Prime Minister KP Sharma Oli has termed 2077 BS as the ‘Year of Success’ even though national economy is in shambles due to COVID-19 and political instability triggered by the dissolution of the House of Representatives.

Addressing the nation on the occasion of the New Year 2078 BS on Wednesday morning, Prime Minister Oli sidestepped from taking about the current political deadlock or public scrutiny towards bad governance.

He listed the creation of an environment conducive to peaceful politics by Netra Bikram Chand group as an important achievement of his government.

Prime Minister Oli also mentioned in his address that he had issued a new political map by including Limpiyadhura within Nepali territory.

“My government released a new map of Nepal that covers our territory. This has made all Nepali people joyful and enthusiastic.
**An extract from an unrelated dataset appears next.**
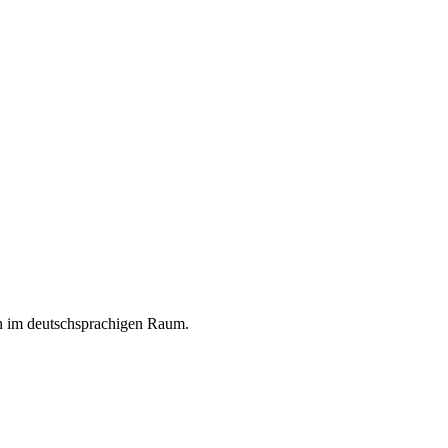
en im deutschsprachigen Raum.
National pride and confidence of Nepalis have increased because of the new map,” he said.

He added that there was no longer politics of violence in the country, meaning there is no group that uses politics of violence to achieve its objectives.

As working-class people suffered last year at the hands of months-long lockdown induced by the COVID-19 pandemic, the Oli-led government was widely criticized for its inept handling of the crisis.
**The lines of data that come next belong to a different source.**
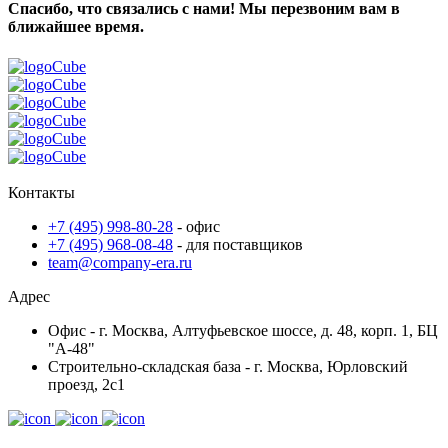
Спасибо, что связались с нами! Мы перезвоним вам в
ближайшее время.
Контакты
+7 (495) 998-80-28
- офис
+7 (495) 968-08-48
- для поставщиков
team@company-era.ru
Адрес
Офис - г. Москва,
Алтуфьевское шоссе, д. 48, корп. 1,
БЦ
"А-48"
Строительно-складская база -
г. Москва,
Юрловский
проезд, 2с1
Prime Minister Oli, meanwhile, claimed that his government’s first priority was to protect the lives of citizens. “The economy and the lives of the people are paramount,” he said.

He also claimed that people were being unnecessarily provoked and driven on the verge of frustration despite the government doing a good job.

“We have done a lot to inspire hope among Nepali citizens. Despite attempts to discourage the public and provoke dissatisfaction, the government did not deviate from its duties,” Oli.

He, however, did not clarify who was trying to dissuade the public.

Prime Minister Oli also presented a list of development works and the laying of foundation stones of various projects carried out by his government last year.

He mentioned that 12 houses were being constructed in the country every day, the number of recipients of social security allowance has exceeded three million, at least one more suspension bridge was being built every day, and roads in the Tarai region was widened to four-lane.

Oli also included the construction of tracks and bridges in several places for the East-West Railway and the operation of steamers in Koshi and Gandaki in the list of achievements made by his government last year.

“We have no interest in joining the race for taking credit,” he said.

Meanwhile, the Atlantic Council, a think tank, reported that Nepal’s poor governance track record—characterized by inadequate leadership after the 2015 earthquake, a divided ruling party, corruption and mishandling of funds by the government, and questionable governance practices by the prime minister—not only puts the population at a disadvantage in weathering the pandemic, but it also may deal additional blows to the country’s health and economic wellbeing.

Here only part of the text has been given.